View Full Version : GOP's: I, P, and B frames explained...
I noticed some confusion about B frames, so I thought I would write down a quick explaination of an MPEG "GOP", or, "Group Of Pictures", as explained to me by a professor
GOP - Begins with an "I" frame, followed usually by a number of "P"
and "B" frames (divx5 only uses B frames I believe)
- each GOP is independant: all frames needed for predictions are
contained within each GOP
- GOP's can be as small as a single I frame, or as large as
desired, but usually no more than 15 frames in length.
- the longer the GOP, the more efficient, but less rubust the
coding
I frame - "Intra-coded" frames : average 7:1 reduction.
- like JPEG, every video frame is broken into blocks of 8x8
pixels of Y, R-Y, and B-Y (although, I am not sure how
this "1/4 pixels" divx5 has plays into all this)
- blocks are grouped into "macroblocks" of 16x16
- macroblocks are grouped horizontally into slices which
have similar average block levels.
- multiple slices form a frame, and these frames are the
resulting "I" frames.
P frame - P frames are predicted based on prior I or P frames plus
the addition of data for changed macroblocks.
- average about 20:1 reduction, or about half the size of I
frames
- I don't think divx5 uses these, MPEG2 does though.
B frame - Bidirectionally predicted frames based on appearance and
positions of past and future frames macroblocks.
- B frames require less data than P frames, averaging about
50:1 reduction.
- B frames require more decoder buffer memory because 2
frames are compared during the reconstruction process.
- B frames also require manipulation of the coding order:
frames moving from the coder to the decoder are NOT in
presentation sequence.
basically, the the B frame will say something like "this frame is the same as the GOP's "I" frame except this one part, I will only contain the data needed to encode this one part, and combine it with the info from the I frame", in laymen's terms of course.

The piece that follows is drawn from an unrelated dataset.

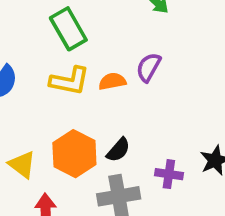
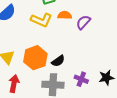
orange semicircle: (112, 81) -> (65, 15), moved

This give DivX5 it's optimal reduction capability.
This also means of course, that your P3500 media box in you living room might struggle with decoding a high rate D5 encode (not sure about that, but D5 is a more intense encoding/decoding process, but DVD's use I, P, and B frames, sooooooo...

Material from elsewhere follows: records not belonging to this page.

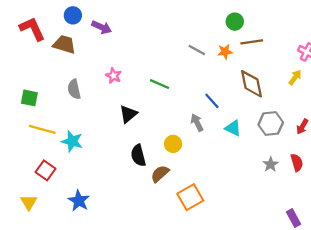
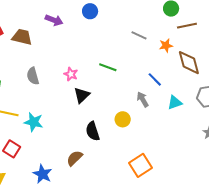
blue circle: (73, 15) -> (90, 11), moved
orange star: (225, 52) -> (166, 45), moved
pink star: (114, 76) -> (71, 74), moved
cyan triangle: (233, 128) -> (175, 103), turned -42
brown semicircle: (160, 174) -> (75, 158), moved

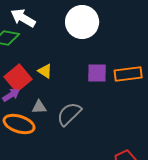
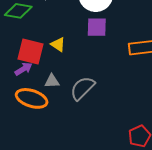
purple square: (97, 73) -> (97, 27), moved
red square: (18, 78) -> (31, 52), turned -36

Oh, BTW, in MPEG2 at least, a GOP order is always IPBBPBBPBBIPBBPBB etc etc. (pending on your GOP size), but it is always 1 I, 1 P, and 2 B's, then you can stack more groups of "PBB"'s in that one GOP if needed (usually up to 15 total frames.
Note: this has no role in 'fps' rates...
Acaila
6th March 2002, 21:56
Thank you for that very good explanation about GOP's. I might even use it in a FAQ someday :)
One thing though:
DivX5 doesn't use only B-frames, it uses P-frames as well like its predecessor. Contrary to MPEG2, DivX5 uses a "PB" sequence chain instead of "PBB". The latter would result in better compression, but the way I understand it the avi format won't work correctly with more that one sequential B-frame.
Still, using "PB" instead of only P-frames results in a serious size decrease already, so it was definately worth it.
ahh, didn't know that P frames are used too...
you know what, I was thinking of 3.1 alpha, doesn't that only use I frames??
I never even used 4.XX before, went straight from 3 to 5...
GAteKeeper
7th March 2002, 05:24
To be entirely accurate it uses "BP" grouping (i.e. frame n is B and frame n+1 is P) but it appears as "PB" because you cant decode a frame until the frames it predicted off are decoded.
And so p frames have to be decoded before the B frames between them.
1/4 Pixel accuracy is used in motion estimation to get the best fit for each macro-block. say you have a panning camera and each frame the picture hasnt moved an entire number of pixels accross the screen then 1/4 accuracy helps get the predicted macro-blocks in a much better possition. This isnt used in I-Frames because motion estimation isnt used in I-frames because it is basically a JPEG encoded frame using a different Quant value (typically 16).
I dont think MPEG-2 uses more than 1 B frame but i could be wrong.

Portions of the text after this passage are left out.